§ **What is needed**
For the data that follows, print the line with "REVIEWS (306, 1876)", the line with "36 (390, 851)", and all lines between them, exactly as they stand. Omit pictures and add nothing.

§ **Collected data entries**
================

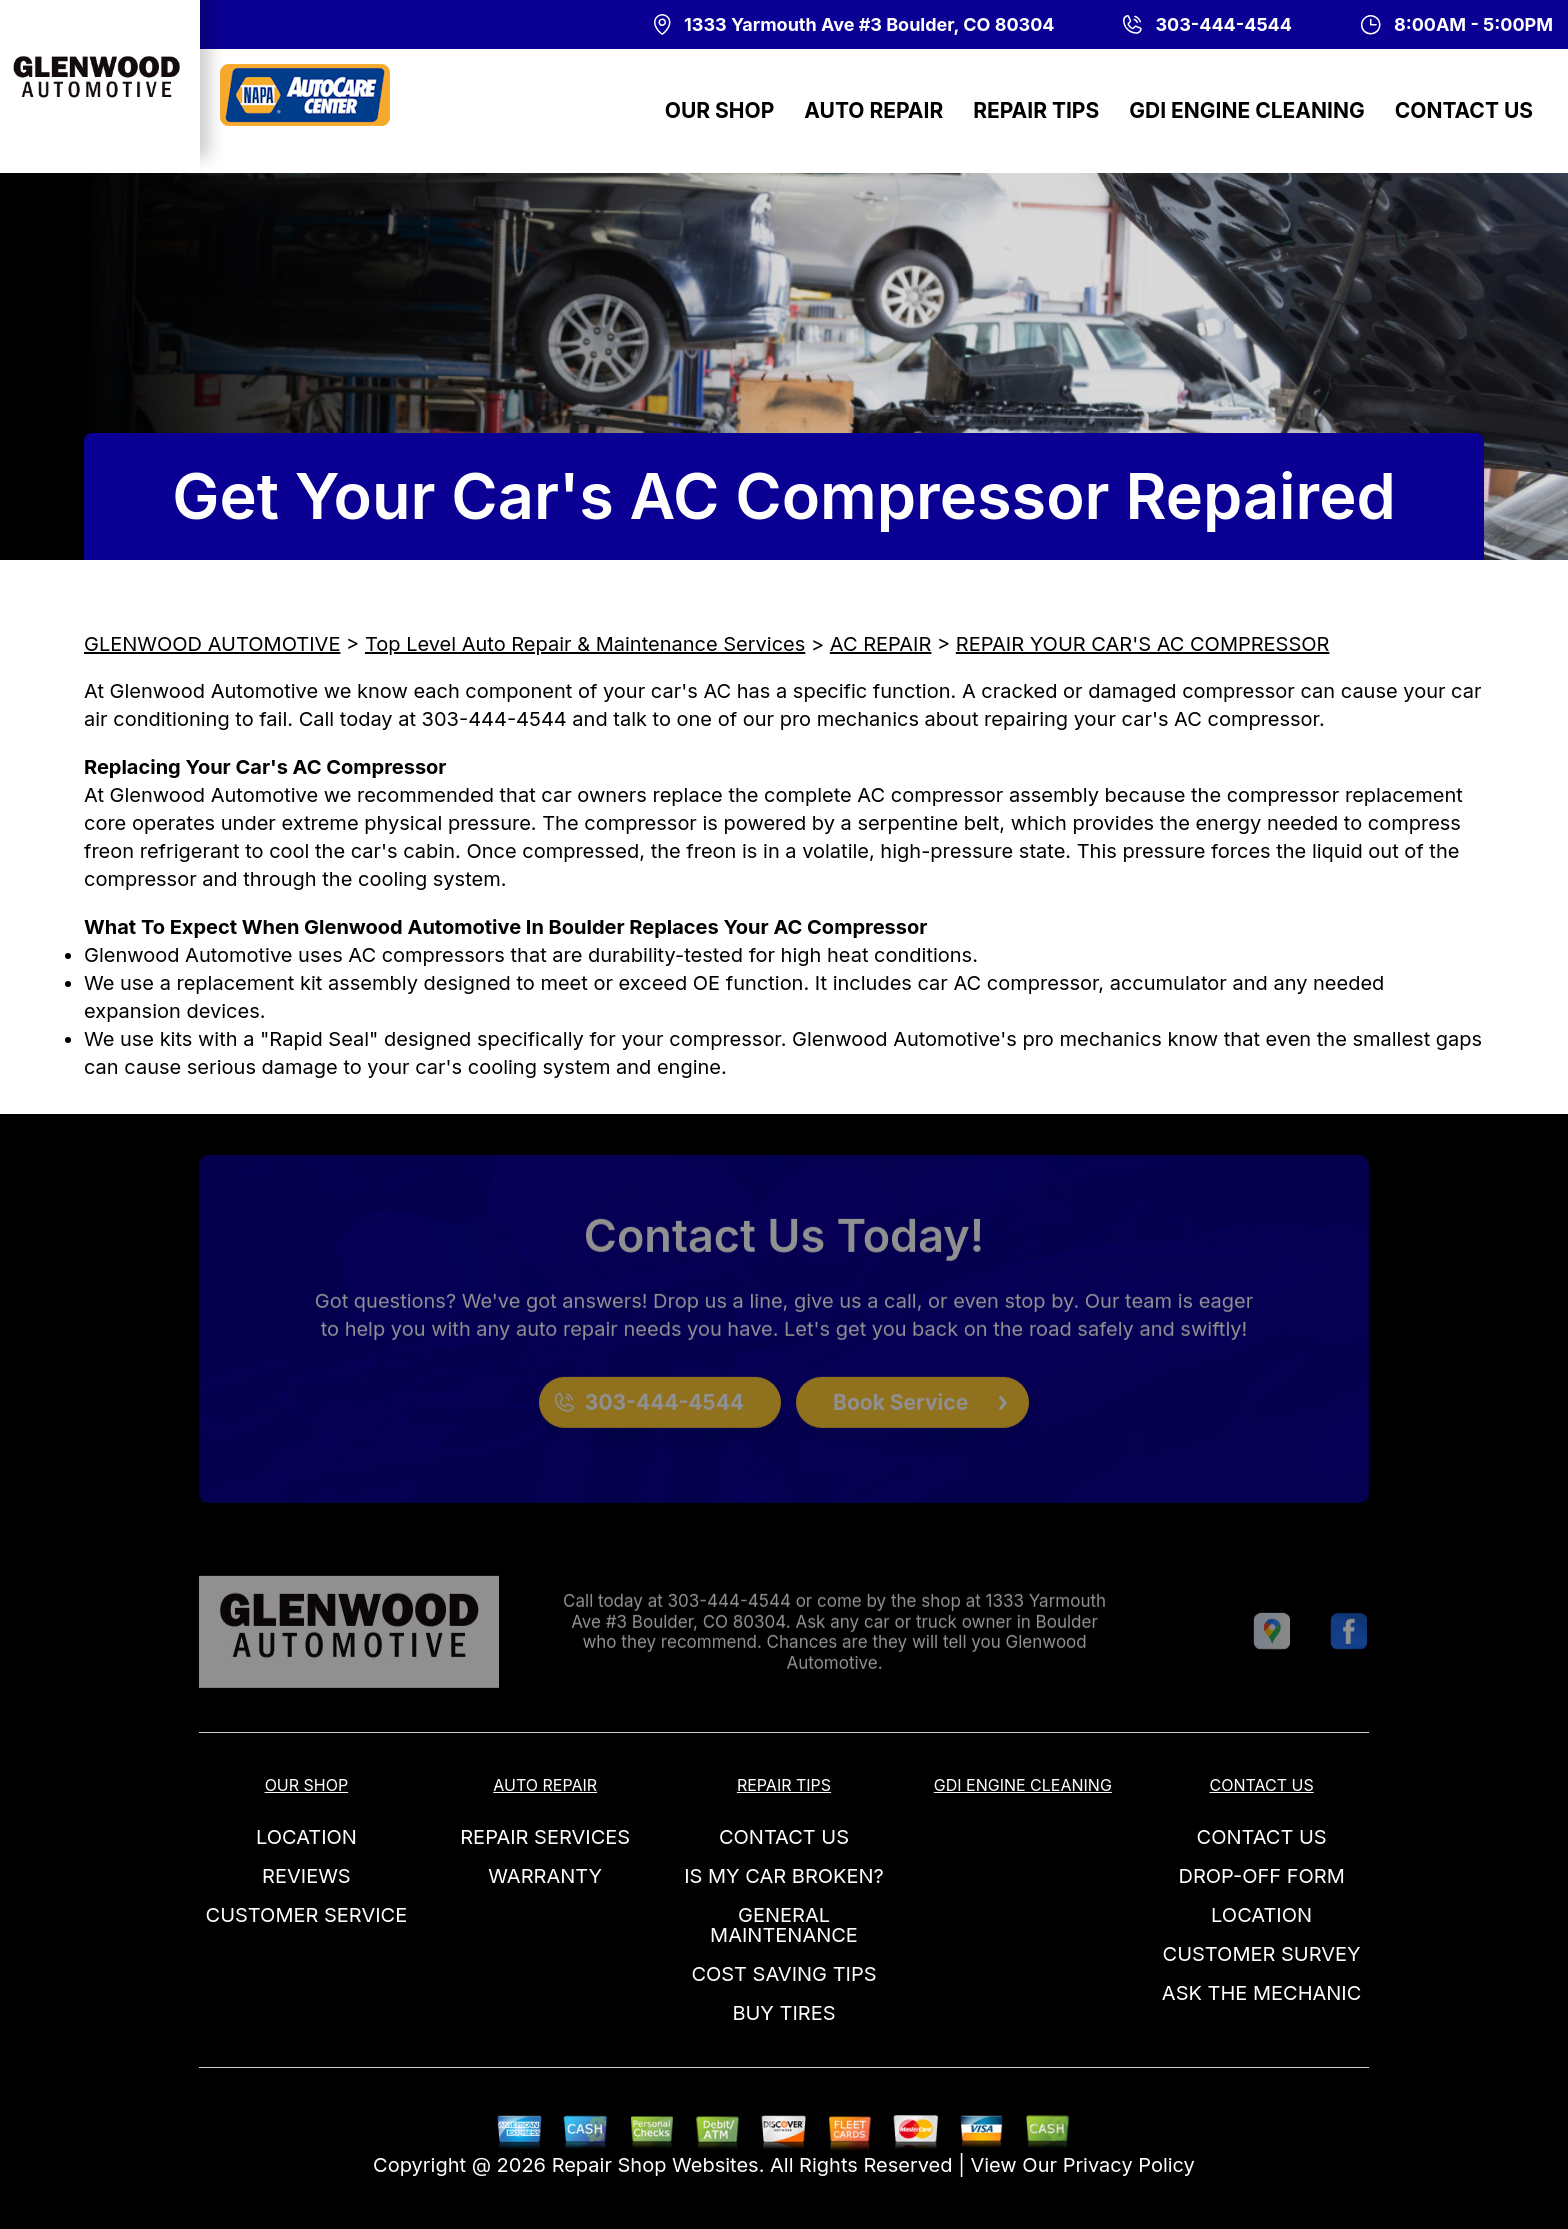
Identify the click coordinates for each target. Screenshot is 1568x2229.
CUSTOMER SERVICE (307, 1915)
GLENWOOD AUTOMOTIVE (212, 644)
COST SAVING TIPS (783, 1974)
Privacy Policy (1129, 2165)
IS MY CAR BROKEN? (784, 1876)
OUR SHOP (720, 110)
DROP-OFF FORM (1261, 1876)
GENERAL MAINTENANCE (784, 1925)
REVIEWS (306, 1876)
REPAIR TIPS (1036, 110)
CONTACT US (1464, 110)
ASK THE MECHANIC (1262, 1993)
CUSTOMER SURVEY (1262, 1954)
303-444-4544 (494, 719)
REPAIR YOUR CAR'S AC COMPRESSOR (1143, 644)
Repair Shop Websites (655, 2165)
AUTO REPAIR (873, 110)
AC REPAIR (881, 644)
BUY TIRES (783, 2013)
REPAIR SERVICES (545, 1837)
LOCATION (306, 1837)
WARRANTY (545, 1876)
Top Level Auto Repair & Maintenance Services (585, 644)
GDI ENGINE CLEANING (1246, 110)
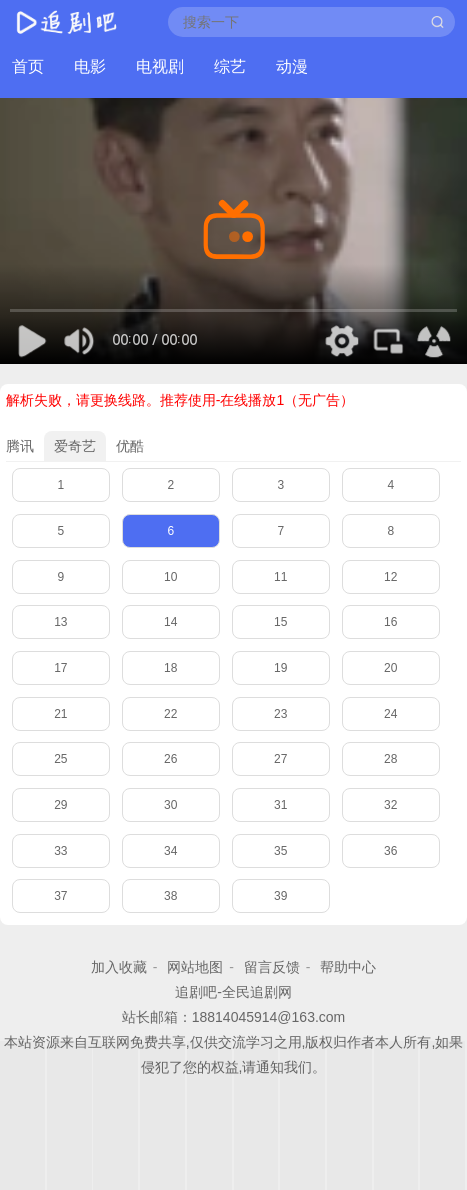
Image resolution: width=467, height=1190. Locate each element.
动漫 (292, 66)
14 (170, 622)
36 (390, 851)
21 (60, 714)
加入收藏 (119, 967)
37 (60, 896)
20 (390, 668)
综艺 (230, 66)
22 (170, 714)
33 (60, 851)
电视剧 (160, 66)
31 (280, 805)
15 (280, 622)
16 (390, 622)
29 (60, 805)
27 (280, 759)
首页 (28, 66)
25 (60, 759)
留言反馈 (272, 967)
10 (170, 577)
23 (280, 714)
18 (170, 668)
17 (60, 668)
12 (390, 577)
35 (280, 851)
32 (390, 805)
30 (170, 805)
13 (60, 622)
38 (170, 896)
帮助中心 (348, 967)
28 (390, 759)
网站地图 (195, 967)
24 (390, 714)
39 (280, 896)
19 (280, 668)
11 (280, 577)
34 (170, 851)
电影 (90, 66)
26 (170, 759)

================

§ **Answer box**
REVIEWS (306, 1876)
REPAIR TIPS (1036, 110)
CONTACT US (1464, 110)
ASK THE MECHANIC (1262, 1993)
CUSTOMER SURVEY (1262, 1954)
303-444-4544 (494, 719)
REPAIR YOUR CAR'S AC COMPRESSOR (1143, 644)
Repair Shop Websites (655, 2165)
AUTO REPAIR (873, 110)
AC REPAIR (881, 644)
BUY TIRES (783, 2013)
REPAIR SERVICES (545, 1837)
LOCATION (306, 1837)
WARRANTY (545, 1876)
Top Level Auto Repair & Maintenance Services (585, 644)
GDI ENGINE CLEANING (1246, 110)
Image resolution: width=467, height=1190. Locate each element.
动漫 (292, 66)
14 (170, 622)
36 (390, 851)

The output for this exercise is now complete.